In Part 1, devoted to essential principles of information services (IS), I made an attempt to consider the IS organization taking into account different users’ needs and library resources. Today’s meditation will be devoted to principles, a library should follow. Here are they are:
visuality and obviousness
Strange as it may seem, but all the above mentioned principles are true for education. That is any teacher or tutor should follow them in her/his work. Really, a teacher (librarian) communicates with students (patrons), explains or informs something, ask and answer different questions. In this case the main either librarian’s or teacher’s purpose is to provide some information to students or patrons, help them to get some skills.
The differentiation principle is based on individual psychological features, that distinguish one person from another and are related to successful implementing of this or that activity. With reference to libraries this may mean the following: every patron is unique, all patrons are different! For someone you will have to spell out chapter and verse how to search OPAC, for one patron it will be enough to demonstrate once the foundations of information retrieval; someone get information on the air, for another you’ll have to explain once and again; some patrons prefer to read a printed book, another – its e-version, someone is an IT-guru, someone cannot tell word from excel. A librarian must find out all these little nuances, and suggest the most efficient search strategy. This is where we need the dialogue principle, that implies equality in patron-librarian communication. So the patrons are not only allowed to ask questions, but also to give some advice or to suggest an idea. The librarians may not only answer questions, but to advise a particular information resources, clear up patron’s needs and interests, specify the inquiry, find out whether the recommended information was useful, and so on. Why not to make a compliment or wish good luck at exams. :)

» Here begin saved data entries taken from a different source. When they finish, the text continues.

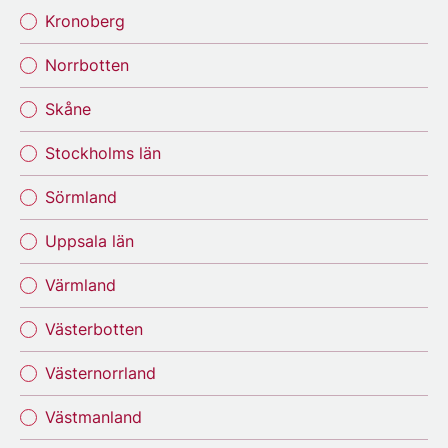
Kronoberg
Norrbotten
Skåne
Stockholms län
Sörmland
Uppsala län
Värmland
Västerbotten
Västernorrland
Västmanland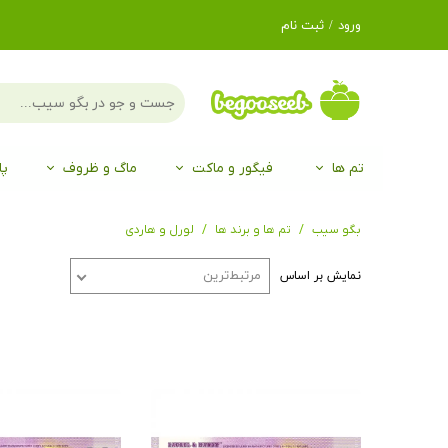
ورود
/
ثبت نام
حساب کاربری من
تغییر گذر واژه
سفارشات
تم ها
فیگور و ماکت
ماگ و ظروف
پا
خروج از حساب
کاربری
لگو LEGO®
برند Duo
برند EGAN
موجو mojo
لگو LEGO®
حیوانات موجو mojo
برند Duo
بگو سیب
تم ها و برند ها
لورل و هاردی
مرتبط‌ترین
نمایش بر اساس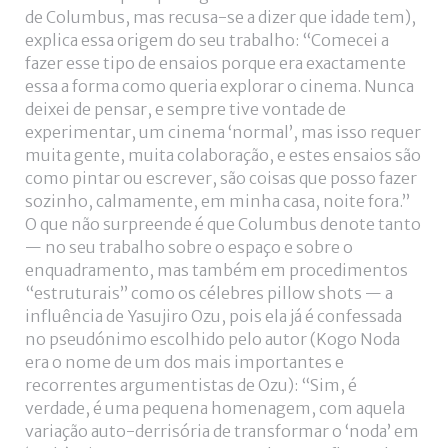
de Columbus, mas recusa-se a dizer que idade tem),
explica essa origem do seu trabalho: “Comecei a
fazer esse tipo de ensaios porque era exactamente
essa a forma como queria explorar o cinema. Nunca
deixei de pensar, e sempre tive vontade de
experimentar, um cinema ‘normal’, mas isso requer
muita gente, muita colaboração, e estes ensaios são
como pintar ou escrever, são coisas que posso fazer
sozinho, calmamente, em minha casa, noite fora.”
O que não surpreende é que Columbus denote tanto
— no seu trabalho sobre o espaço e sobre o
enquadramento, mas também em procedimentos
“estruturais” como os célebres pillow shots — a
influência de Yasujiro Ozu, pois ela já é confessada
no pseudónimo escolhido pelo autor (Kogo Noda
era o nome de um dos mais importantes e
recorrentes argumentistas de Ozu): “Sim, é
verdade, é uma pequena homenagem, com aquela
variação auto-derrisória de transformar o ‘noda’ em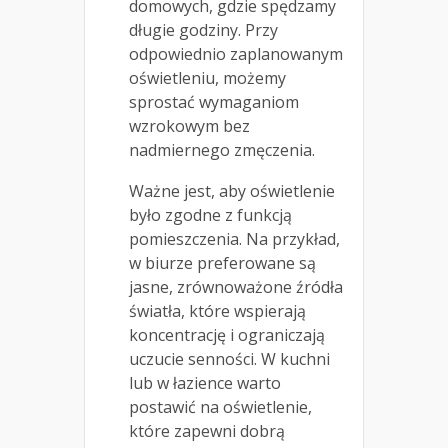
domowych, gdzie spędzamy
długie godziny. Przy
odpowiednio zaplanowanym
oświetleniu, możemy
sprostać wymaganiom
wzrokowym bez
nadmiernego zmęczenia.
Ważne jest, aby oświetlenie
było zgodne z funkcją
pomieszczenia. Na przykład,
w biurze preferowane są
jasne, zrównoważone źródła
światła, które wspierają
koncentrację i ograniczają
uczucie senności. W kuchni
lub w łazience warto
postawić na oświetlenie,
które zapewni dobrą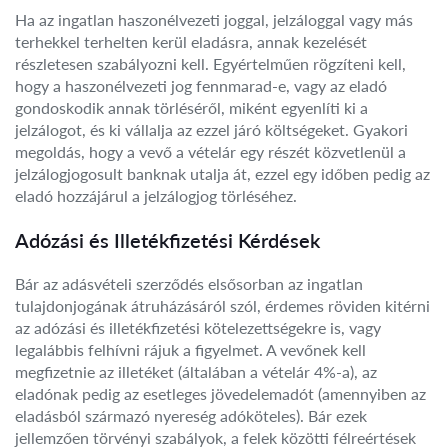
Ha az ingatlan haszonélvezeti joggal, jelzáloggal vagy más
terhekkel terhelten kerül eladásra, annak kezelését
részletesen szabályozni kell. Egyértelműen rögzíteni kell,
hogy a haszonélvezeti jog fennmarad-e, vagy az eladó
gondoskodik annak törléséről, miként egyenlíti ki a
jelzálogot, és ki vállalja az ezzel járó költségeket. Gyakori
megoldás, hogy a vevő a vételár egy részét közvetlenül a
jelzálogjogosult banknak utalja át, ezzel egy időben pedig az
eladó hozzájárul a jelzálogjog törléséhez.
Adózási és Illetékfizetési Kérdések
Bár az adásvételi szerződés elsősorban az ingatlan
tulajdonjogának átruházásáról szól, érdemes röviden kitérni
az adózási és illetékfizetési kötelezettségekre is, vagy
legalábbis felhívni rájuk a figyelmet. A vevőnek kell
megfizetnie az illetéket (általában a vételár 4%-a), az
eladónak pedig az esetleges jövedelemadót (amennyiben az
eladásból származó nyereség adóköteles). Bár ezek
jellemzően törvényi szabályok, a felek közötti félreértések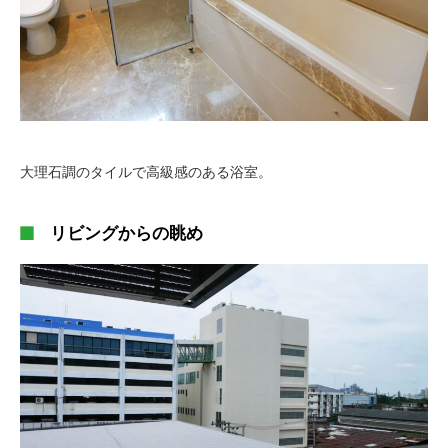
大理石調のタイルで高級感のある浴室。
リビングからの眺め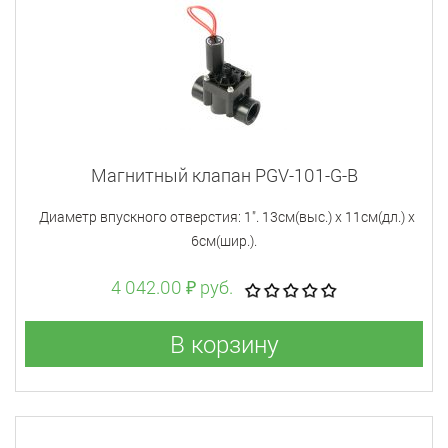
Магнитный клапан PGV-101-G-B
Диаметр впускного отверстия: 1". 13см(выс.) х 11см(дл.) х
6см(шир.).
4 042.00 ₽ руб.
В корзину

So that the patron could find the information himself or to better understand librarian’s explanations, so that a patron has a complete image of search strategies – the design of collections, catalogues, library web-site must be visually and intuitively understandable.
The systematic principle is based on the following. First, all types of IS in a library must constitute a single system of interconnected and interrelated elements. If your library provides ILL, it is great when a link to ILL form is placed in a corporate OPAC, so that a patron could easily get a book from another library. And second, if you are going to introduce a new service, be sure to think everything over and consider all pros and cons. And don’t give up immediately as something goes wrong. Try to organize your services as easy and comfortable to use and don’t leave your patrons all alone in the great ocean of information. If you provide wireless access to the internet for you patrons – there should be a person to help to “tune up” a laptop, if your library subscribes to different databases, there should be a person to help patrons to search information there.
And so on, and so forth... I think each of you can give your own examples.